Ningaloo Coast - Incidents & Illness

Monday, Jun 26, 2006 at 12:12

ExplorOz - David & Michelle

Yes - there were 2 incidents to talk of, and we've learned from them both. The first incident involved a fishing hook - the type with a triple barb attached to a lure. The two mums were out fishing together (trolling) and both rods went off at the same time. The fish (mackeral and flathead) were the best catch of the day so there was a bit of excitement to bring them in - in the fuss, the mackeral was grabbed around the body so it wouldn't get away but in doing so the two exposed triple-barb hooks hanging off the lure lodged into the hand. One of the triple-barbs embedded deep into the soft fleshy part of her palm near the wrist causing extreme agony, the other triple-barb fell free but the third was in the fish's mouth. As the fish wriggled the embedded triple-barb lodged in further and although they removed the fish and saved their catch, it was apparent that better tools and some local anaesthetic would be needed to remove the hook from the hand - this was going to hurt! Back at shore (note that the injured person was the only skilled boat driver), the husbands could not stomach the necessary removal of the fish hook and the UHF was used to call for any medical personnel nearby. And here's the amazing thing - camped just 1km up the track was a pair of paramedics in their caravan. Fully equipped with local anaesthetics, medical instruments and skilled in simple surgical procedures, the hook was swiftly removed with minimal pain and little to no tearing or damage to the hand. That was just pure luck - and it makes you realise how easy you can hurt yourself.
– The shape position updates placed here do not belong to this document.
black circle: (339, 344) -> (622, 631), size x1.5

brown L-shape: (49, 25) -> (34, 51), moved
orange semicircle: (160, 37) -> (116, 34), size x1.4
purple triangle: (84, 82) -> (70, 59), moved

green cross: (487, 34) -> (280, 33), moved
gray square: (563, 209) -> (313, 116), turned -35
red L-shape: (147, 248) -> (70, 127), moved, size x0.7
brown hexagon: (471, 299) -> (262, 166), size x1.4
The second incident happened on Day 8 - the other mum was enjoying an afternoon of ski-biscuit fun when a particuarly big crash put her out of action for the afternoon. A few hours later it became apparent she was headed for an ear infection so she became self-medicating with available pain-killers. After a few days of codene based painkillers the pain was still unbearable and now she was feeling the effects of too much medication and knew she needed medical help. A half day's drive to Exmouth (the only hospital in the region) was very painful, as was the hour long wait to see a doctor but finally she was prescribed antibiotics (non-penicillin based as she is allergic to penicillin). The course however was short - only 5 days and the infection was still prevalent by the end of the course, so she travelled to Coral Bay to see if she could more anitibiotics there. The Nursing Post in Coral Bay is not always attended so it took many hours to get treatment, which was done via HF to the RFDS base who agreed to prescribe more antibiotics. By the end of the 3 week trip, the ear had not fully recovered and it greatly affected her enjoyment of her stay on the beach with wind, etc all causing earing and balance difficulties and of course alcohol was off limits so it was little fun.
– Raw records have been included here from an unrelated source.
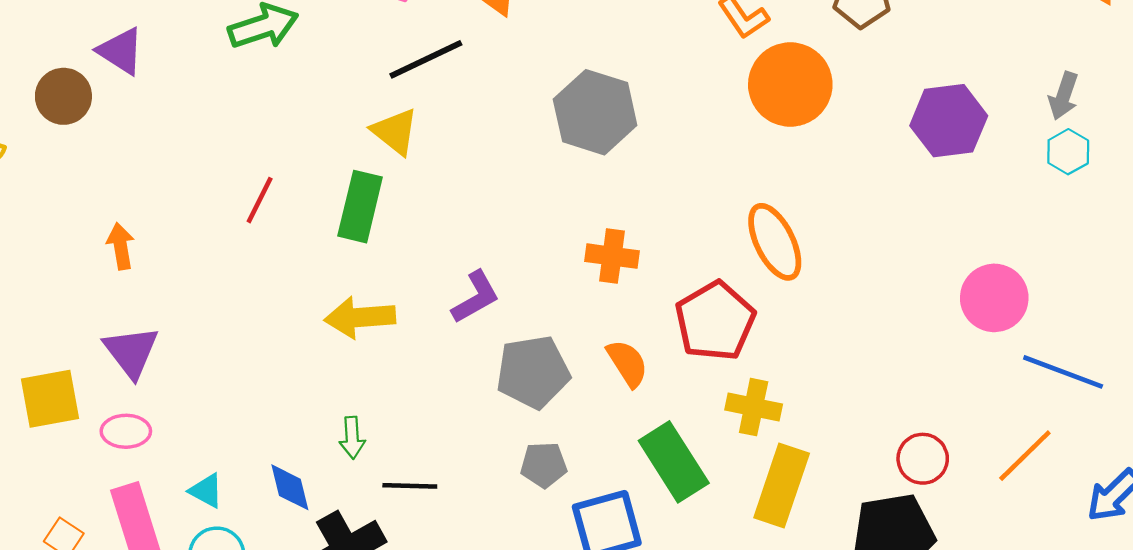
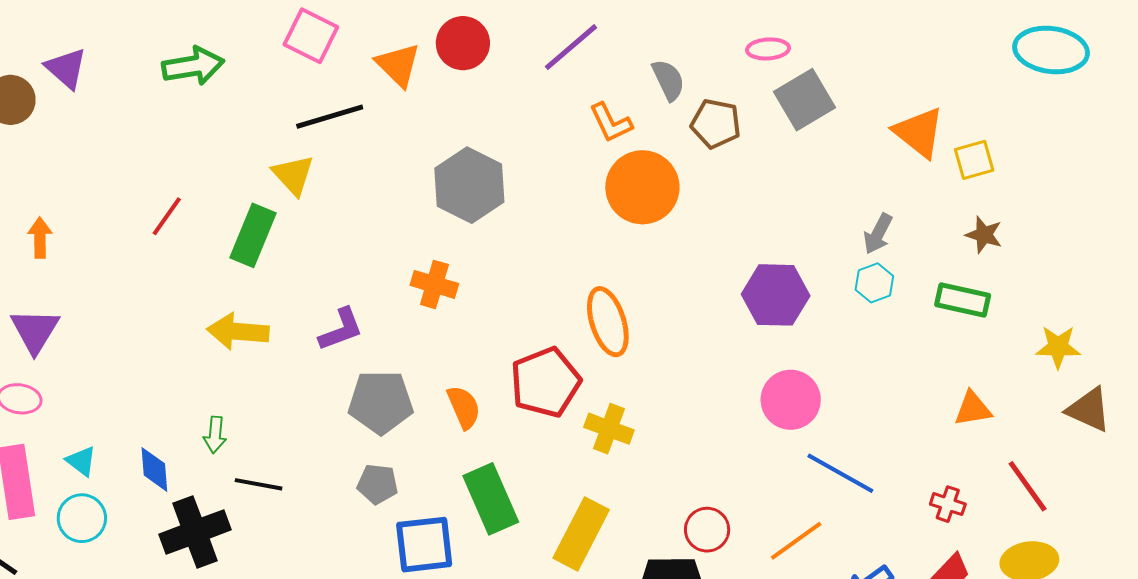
purple hexagon: (949, 121) -> (776, 295), moved
orange cross: (612, 256) -> (434, 284), moved
yellow cross: (754, 407) -> (609, 429), moved

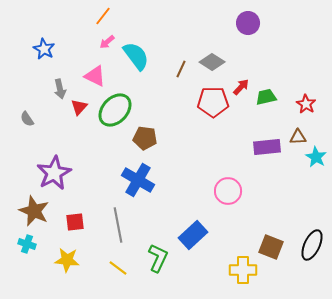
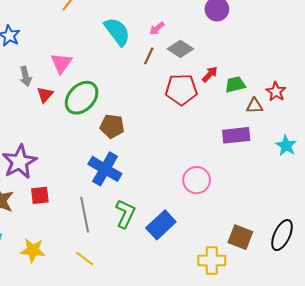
pink arrow: (107, 42) -> (157, 29), moved
cyan semicircle: (136, 56) -> (117, 32), moved
pink triangle: (95, 76) -> (61, 63), turned 40
brown triangle: (298, 137) -> (255, 106), moved
red square: (75, 222) -> (40, 195), moved
green L-shape: (158, 258) -> (125, 214), moved

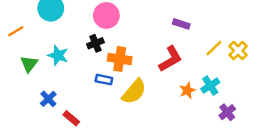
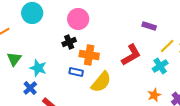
purple rectangle: (181, 24) -> (149, 26), moved
cyan star: (58, 55) -> (38, 68), moved
cyan cross: (210, 86) -> (160, 66), moved
orange star: (187, 90) -> (154, 95), moved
The lessons learned were: for any remote trip, whether be it to Desert or Beach regions you should have a suitable first aid kit that includes prescription and a filled course of suitable antibiotics for each person in your group along with local anaethetics. This may be not easy to obtain, so well before your trip departure talk to your GP who will give you the best advice and resources. Also - the non-boat driving female has sinced done her RST skippers course (actually, also bought a boat). No point in using another person's boat if you can't assist when another skipper is injured!
David (DM) & Michelle (MM)
Always working not enough travelling!